Copropriété
Chemin du Lirou
2 bis, Quai de la Dunette Publié le 22 Décembre 2025

Dans un logement dont le permis de construire a été délivré avant le 1er juillet 1997, le remplacement d’une vitre est une opération qui peut s’avérer dangereuse pour la santé. En effet, les mastics de scellement et joints des vitrages anciens peuvent contenir de l’amiante, composant minéral cancérogène longtemps utilisé dans le bâtiment pour ses nombreuses propriétés techniques. De ce fait, en remplaçant une vitre, ce qui nécessite d’intervenir sur ces matériaux, on est susceptible de provoquer un risque grave d’exposition à l’amiante. Comme l’indique l’Union Française des Miroitiers au sein d’une fiche de sécurité rééditée en novembre 2025, avant tout changement de vitrage ancien, il est essentiel de faire réaliser un repérage amiante avant travaux (RAAT), puis de faire appel à une entreprise pouvant opérer dans un environnement amianté, en cas de présence effective de ce polluant.
Chaque RAAT s’adapte précisément au projet envisagé.

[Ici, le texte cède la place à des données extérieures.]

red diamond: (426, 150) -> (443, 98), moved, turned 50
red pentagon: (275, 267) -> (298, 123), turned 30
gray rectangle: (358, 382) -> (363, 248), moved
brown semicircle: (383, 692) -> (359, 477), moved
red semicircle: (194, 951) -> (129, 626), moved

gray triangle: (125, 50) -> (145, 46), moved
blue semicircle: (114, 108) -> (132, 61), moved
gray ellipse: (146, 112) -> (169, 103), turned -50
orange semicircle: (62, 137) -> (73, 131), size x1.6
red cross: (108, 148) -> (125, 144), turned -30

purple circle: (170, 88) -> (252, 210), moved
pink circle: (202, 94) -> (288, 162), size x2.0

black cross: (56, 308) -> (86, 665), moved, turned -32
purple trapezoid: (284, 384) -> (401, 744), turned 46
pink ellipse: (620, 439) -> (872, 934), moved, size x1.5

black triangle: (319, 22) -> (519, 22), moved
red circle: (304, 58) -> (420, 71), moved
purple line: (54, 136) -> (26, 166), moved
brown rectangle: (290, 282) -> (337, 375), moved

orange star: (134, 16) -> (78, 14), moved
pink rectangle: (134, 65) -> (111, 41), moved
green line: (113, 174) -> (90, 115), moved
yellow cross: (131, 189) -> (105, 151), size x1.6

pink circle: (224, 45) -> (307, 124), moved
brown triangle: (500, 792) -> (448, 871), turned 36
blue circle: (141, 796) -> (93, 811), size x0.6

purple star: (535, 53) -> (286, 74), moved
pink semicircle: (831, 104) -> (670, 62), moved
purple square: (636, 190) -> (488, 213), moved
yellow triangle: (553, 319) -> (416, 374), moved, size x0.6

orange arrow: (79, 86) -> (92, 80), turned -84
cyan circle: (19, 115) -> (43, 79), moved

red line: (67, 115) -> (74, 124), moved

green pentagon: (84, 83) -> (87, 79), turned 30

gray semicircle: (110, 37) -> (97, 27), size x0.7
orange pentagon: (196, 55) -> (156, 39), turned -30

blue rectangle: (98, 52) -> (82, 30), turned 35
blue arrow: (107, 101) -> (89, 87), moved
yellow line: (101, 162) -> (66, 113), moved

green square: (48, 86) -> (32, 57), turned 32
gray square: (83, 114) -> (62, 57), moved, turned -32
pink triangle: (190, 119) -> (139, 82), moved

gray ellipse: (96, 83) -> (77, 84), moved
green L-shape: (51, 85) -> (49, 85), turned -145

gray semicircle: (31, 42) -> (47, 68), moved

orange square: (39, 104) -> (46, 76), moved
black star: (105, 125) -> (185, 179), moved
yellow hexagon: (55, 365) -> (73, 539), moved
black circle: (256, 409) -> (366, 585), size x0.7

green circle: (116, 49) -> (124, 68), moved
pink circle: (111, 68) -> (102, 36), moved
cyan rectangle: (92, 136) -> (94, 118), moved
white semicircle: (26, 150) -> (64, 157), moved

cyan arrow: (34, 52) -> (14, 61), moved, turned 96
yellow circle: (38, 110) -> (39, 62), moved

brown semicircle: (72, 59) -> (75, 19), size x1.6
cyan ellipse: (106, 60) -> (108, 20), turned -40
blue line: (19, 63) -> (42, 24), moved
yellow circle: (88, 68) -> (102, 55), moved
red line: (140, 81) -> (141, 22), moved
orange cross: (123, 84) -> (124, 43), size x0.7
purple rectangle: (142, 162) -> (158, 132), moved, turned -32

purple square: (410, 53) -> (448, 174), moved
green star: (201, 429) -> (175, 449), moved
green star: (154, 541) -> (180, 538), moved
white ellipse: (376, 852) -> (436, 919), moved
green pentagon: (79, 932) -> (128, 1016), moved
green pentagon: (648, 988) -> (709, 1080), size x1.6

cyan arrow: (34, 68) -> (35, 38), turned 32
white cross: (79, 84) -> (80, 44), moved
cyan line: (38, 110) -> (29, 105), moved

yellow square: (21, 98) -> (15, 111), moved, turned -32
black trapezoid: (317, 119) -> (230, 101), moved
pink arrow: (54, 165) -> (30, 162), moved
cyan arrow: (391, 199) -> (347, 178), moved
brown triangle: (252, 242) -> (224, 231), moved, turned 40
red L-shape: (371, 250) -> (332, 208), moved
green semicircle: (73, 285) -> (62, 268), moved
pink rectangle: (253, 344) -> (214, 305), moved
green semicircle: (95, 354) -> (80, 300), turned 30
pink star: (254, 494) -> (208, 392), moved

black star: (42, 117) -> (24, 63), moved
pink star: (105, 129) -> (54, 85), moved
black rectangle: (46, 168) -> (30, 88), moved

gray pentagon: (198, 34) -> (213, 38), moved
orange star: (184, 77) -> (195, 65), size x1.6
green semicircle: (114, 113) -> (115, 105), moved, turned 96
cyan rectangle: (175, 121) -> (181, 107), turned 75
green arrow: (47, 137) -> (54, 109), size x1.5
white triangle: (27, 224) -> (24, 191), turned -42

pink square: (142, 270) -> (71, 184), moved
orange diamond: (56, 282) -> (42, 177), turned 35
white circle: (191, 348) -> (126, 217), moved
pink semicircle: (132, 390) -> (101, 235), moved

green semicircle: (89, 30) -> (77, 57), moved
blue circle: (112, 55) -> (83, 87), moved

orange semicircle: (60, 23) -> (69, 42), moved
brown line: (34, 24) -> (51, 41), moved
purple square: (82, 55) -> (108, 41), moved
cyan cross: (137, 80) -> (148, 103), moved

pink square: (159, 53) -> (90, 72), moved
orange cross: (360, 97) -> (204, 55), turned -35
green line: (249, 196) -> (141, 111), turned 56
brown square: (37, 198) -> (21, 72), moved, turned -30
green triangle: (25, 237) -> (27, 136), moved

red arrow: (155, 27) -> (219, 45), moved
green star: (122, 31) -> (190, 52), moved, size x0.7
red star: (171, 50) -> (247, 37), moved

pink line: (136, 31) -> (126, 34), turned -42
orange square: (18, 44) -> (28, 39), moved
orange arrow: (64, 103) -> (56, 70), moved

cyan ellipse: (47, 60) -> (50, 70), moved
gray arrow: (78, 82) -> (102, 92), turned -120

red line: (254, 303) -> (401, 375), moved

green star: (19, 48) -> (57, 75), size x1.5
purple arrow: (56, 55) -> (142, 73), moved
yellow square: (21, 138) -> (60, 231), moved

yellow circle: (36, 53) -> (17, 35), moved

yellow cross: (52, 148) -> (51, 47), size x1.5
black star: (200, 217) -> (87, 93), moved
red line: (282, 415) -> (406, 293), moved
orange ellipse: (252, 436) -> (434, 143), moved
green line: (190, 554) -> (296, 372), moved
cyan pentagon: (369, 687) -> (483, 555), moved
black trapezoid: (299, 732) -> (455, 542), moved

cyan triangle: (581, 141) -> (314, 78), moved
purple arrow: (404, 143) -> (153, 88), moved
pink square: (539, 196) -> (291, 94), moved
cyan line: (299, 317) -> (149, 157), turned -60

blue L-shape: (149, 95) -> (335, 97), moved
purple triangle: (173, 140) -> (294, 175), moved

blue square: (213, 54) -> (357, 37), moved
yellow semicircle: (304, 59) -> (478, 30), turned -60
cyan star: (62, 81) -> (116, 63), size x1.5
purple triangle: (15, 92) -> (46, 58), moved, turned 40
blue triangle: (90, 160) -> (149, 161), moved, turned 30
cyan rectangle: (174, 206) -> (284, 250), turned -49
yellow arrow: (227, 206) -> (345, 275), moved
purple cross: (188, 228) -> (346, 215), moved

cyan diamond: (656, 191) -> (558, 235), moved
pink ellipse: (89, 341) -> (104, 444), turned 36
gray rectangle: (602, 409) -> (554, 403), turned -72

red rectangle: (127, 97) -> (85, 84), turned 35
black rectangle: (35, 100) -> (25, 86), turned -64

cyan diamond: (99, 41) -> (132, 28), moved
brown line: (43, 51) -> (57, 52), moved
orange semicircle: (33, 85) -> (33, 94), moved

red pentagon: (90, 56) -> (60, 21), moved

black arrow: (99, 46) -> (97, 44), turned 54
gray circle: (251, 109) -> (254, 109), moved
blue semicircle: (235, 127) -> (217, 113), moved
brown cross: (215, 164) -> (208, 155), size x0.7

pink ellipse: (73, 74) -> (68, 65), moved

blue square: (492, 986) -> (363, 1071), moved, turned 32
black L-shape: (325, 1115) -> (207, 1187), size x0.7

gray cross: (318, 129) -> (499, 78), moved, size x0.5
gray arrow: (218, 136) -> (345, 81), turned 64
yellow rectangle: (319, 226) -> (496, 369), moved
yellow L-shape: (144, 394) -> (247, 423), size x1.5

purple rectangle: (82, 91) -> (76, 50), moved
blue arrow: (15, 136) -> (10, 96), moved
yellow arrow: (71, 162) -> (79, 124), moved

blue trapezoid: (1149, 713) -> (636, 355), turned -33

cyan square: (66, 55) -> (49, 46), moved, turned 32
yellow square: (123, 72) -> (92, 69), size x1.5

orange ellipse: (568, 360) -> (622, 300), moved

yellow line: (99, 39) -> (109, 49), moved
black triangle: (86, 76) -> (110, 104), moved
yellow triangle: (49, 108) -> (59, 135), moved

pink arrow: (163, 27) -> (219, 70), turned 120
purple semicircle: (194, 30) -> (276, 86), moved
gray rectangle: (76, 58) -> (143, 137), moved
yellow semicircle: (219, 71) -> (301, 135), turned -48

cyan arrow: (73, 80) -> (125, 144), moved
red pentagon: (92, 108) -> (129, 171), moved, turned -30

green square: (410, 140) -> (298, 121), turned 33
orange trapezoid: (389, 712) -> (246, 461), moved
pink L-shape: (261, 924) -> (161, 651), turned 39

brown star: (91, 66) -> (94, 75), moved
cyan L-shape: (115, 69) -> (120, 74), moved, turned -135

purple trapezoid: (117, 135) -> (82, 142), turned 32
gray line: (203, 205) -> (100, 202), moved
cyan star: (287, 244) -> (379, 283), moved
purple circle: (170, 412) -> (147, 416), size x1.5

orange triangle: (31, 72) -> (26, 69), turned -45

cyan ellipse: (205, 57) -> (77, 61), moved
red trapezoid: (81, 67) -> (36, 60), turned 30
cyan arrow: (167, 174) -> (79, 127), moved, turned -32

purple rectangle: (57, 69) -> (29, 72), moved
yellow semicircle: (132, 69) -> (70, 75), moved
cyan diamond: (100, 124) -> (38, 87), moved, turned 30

L’opérateur de ce repérage, professionnel certifié amiante avec mention et formé à la prévention du risque amiante en sous-section 4, concentre son attention sur la zone où se déroulera l’intervention. Il prélève des échantillons de matériaux suspects et les fait analyser au sein d’un laboratoire accrédité. Son rapport, clair et détaillé, indique la présence ou l’absence d’amiante dans la zone concernée. Il localise aussi avec précision les matériaux et produits contenant de l’amiante (MPCA). Ces informations permettent à l’entreprise qui réalisera les travaux de définir les modes opératoires appropriés pour intervenir en toute sécurité. Le rapport de RAAT permet aussi de déterminer la qualification requise pour les intervenants, soit sous-section 3 pour les opérations d’encapsulage ou de retrait ou sous-section 4 pour les opérations de maintenance, de réparation ou d’entretien de matériaux, équipements ou matériels potentiellement amiantés, ce qui garantit une protection maximale lors des travaux.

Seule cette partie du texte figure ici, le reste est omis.